Learn to Celebrate Each Other’s Wins

Pastor Frank Damazio came to GFC and was sharing with our leadership. He talked about an interesting dynamic that happens as a church grows larger. He said that “sibling rivalries” develop as you grow and it must be dealt with or it will begin to undermine your foundation and growth. “Why do they get those resources,” “Why am I not included anymore,” “I used to be the favorite one and I am not anymore.” You can imagine the endless questions of how we view church growth as it relates first to ourselves and then to others. And “yes,” it always starts with you first. You would be lying if you don’t look at how it impacts you first – it is part of our human nature to look out for ourselves first.
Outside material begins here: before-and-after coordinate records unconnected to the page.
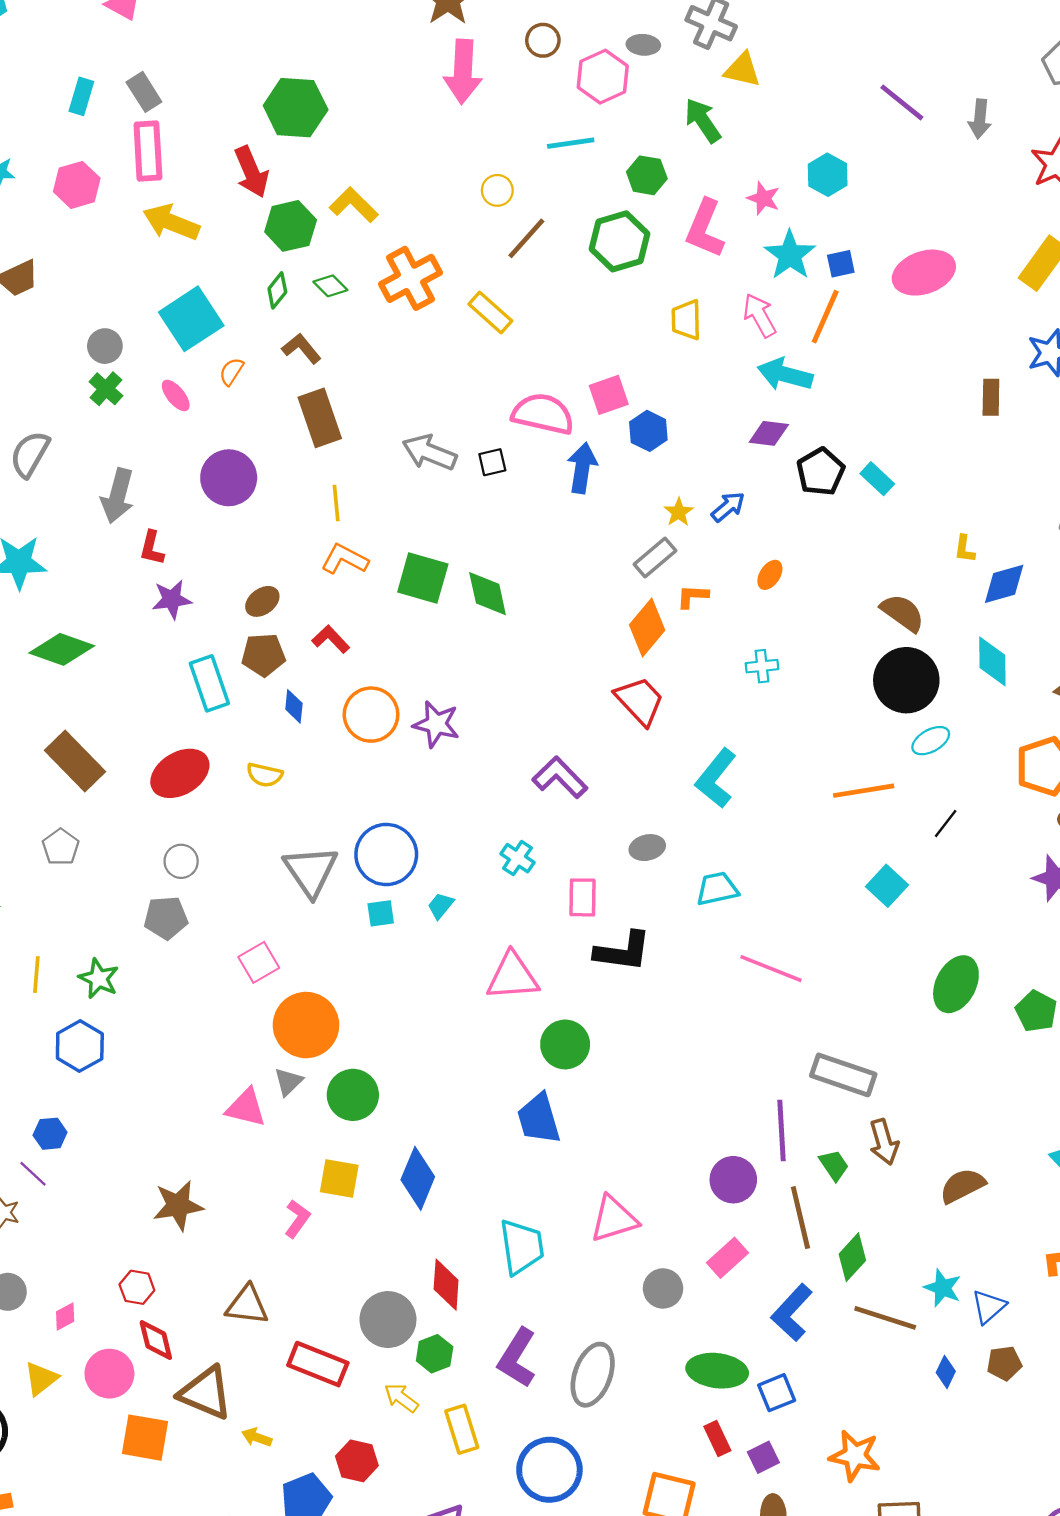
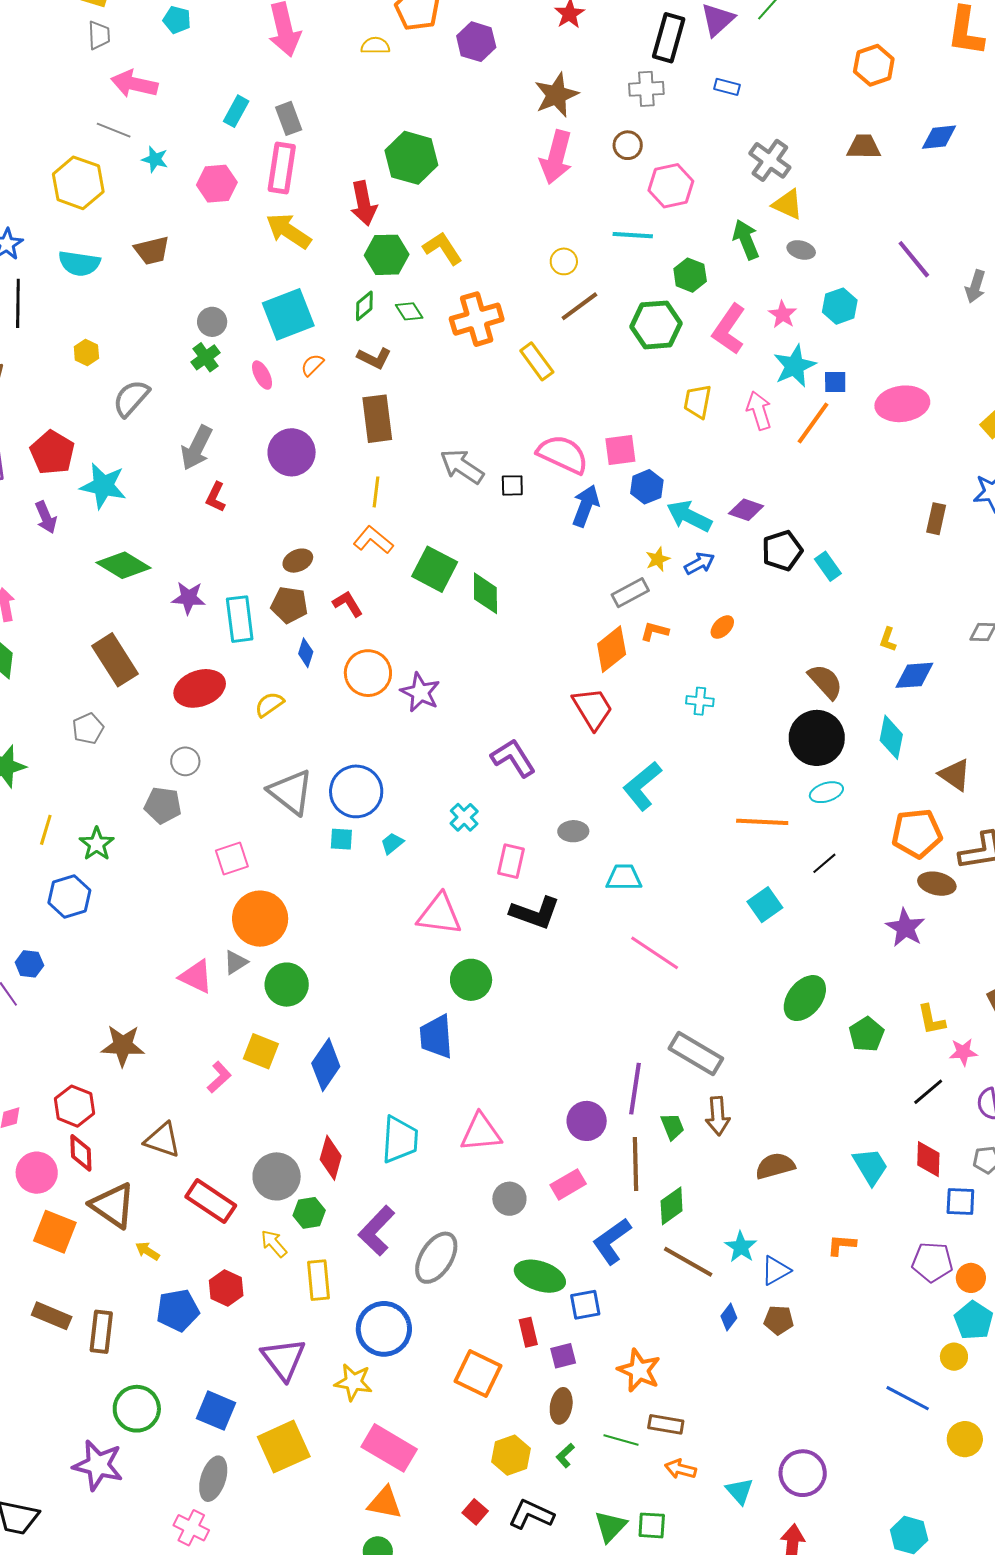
gray ellipse: (643, 45) -> (801, 250), moved
brown L-shape: (302, 348) -> (374, 358), turned 144
cyan arrow: (785, 374) -> (689, 516), moved
purple star: (172, 599) -> (189, 598), moved
yellow semicircle: (265, 775) -> (269, 704), turned 120
gray triangle: (311, 871) -> (291, 792), turned -30
red hexagon: (137, 1287) -> (75, 1106), size x1.4

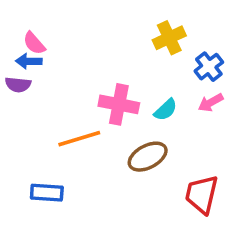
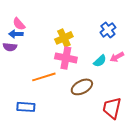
yellow cross: (169, 38) -> (64, 38), moved
blue cross: (209, 67) -> (108, 30), moved
cyan semicircle: (166, 110) -> (100, 61), moved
In my 20 years at GFC, I have enjoyed the wonderful opportunity to work on nearly every ministry. You name it; I have come in contact with it at one time or another. (Except Women’s ministry – Since Kristin oversees that, I get that one through her.) I have also had the great blessing of being a pioneer in many of those areas. It fits with my gifting to start things up and pass them off to someone who is more gifted to take it further down the field. So, you would think it is easy to watch other people hit home runs, right? Not really. I struggled with this one for a while. You want people to remember your efforts, relationships, and countless hours to impact a ministry. A good example is the Children’s Ministry. I was the first pastor over what is now the Zone, Clubhouse and Promiseland. We established the foundation, processes and values for ministry that are still used today. However, by bringing Pastor Mike Moore and Jeanna White into the leadership role, both ministries have blossomed into something far beyond what I could ever imagine. They are spectacular leaders and visionaries for children’s ministries. If I needed the “win,” I would never have given up the leadership role; thus, stopping growth and ministry reach in these areas. When it is time, you gotta let it go.

Pastor Damazio’s words crystalized into the question – Can you celebrate another person’s win? The answer is “yes.” Over recent years, I realized that I needed to get to a healthy place on this or my own foundation and growth were going to be affected. I had to do the work in my insecurities, need for approval and people pleasing. I realized that the “me” filter was undermining what God wanted to do in that leader’s life and in the lives they were leading.

In the end, I am one of the biggest cheerleaders for all of the ministries at Grace. I want to connect every person I come in contact with on a weekend to one of our ministries. I believe in our staff and volunteers and want them to succeed at their calling. It isn’t about what I would do in those ministries; it is about seeing people impacted by the other leader’s vision, gift and talents. They are called for this time to do it – why would I not want to celebrate that?

It is time for a “self check?” Are you in a sibling rivalry? Maybe your own foundation is affected by some qualities that prevent you from celebrating the wins of others. Make the effort, take the steps, do it today…in the end, you will be celebrating your own win.